BEGIN Information supplied

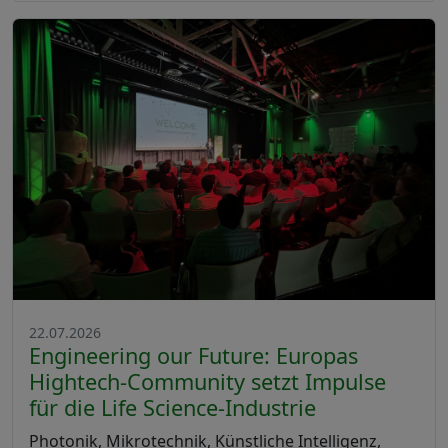
22.07.2026
Engineering our Future: Europas
Hightech-Community setzt Impulse
für die Life Science-Industrie
Photonik, Mikrotechnik, Künstliche Intelligenz,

END Information supplied

» Task goal: Nothing but the records, copied exactly and stripped of pictures, should be returned.

» Task output:
22.07.2026
Engineering our Future: Europas
Hightech-Community setzt Impulse
für die Life Science-Industrie
Photonik, Mikrotechnik, Künstliche Intelligenz,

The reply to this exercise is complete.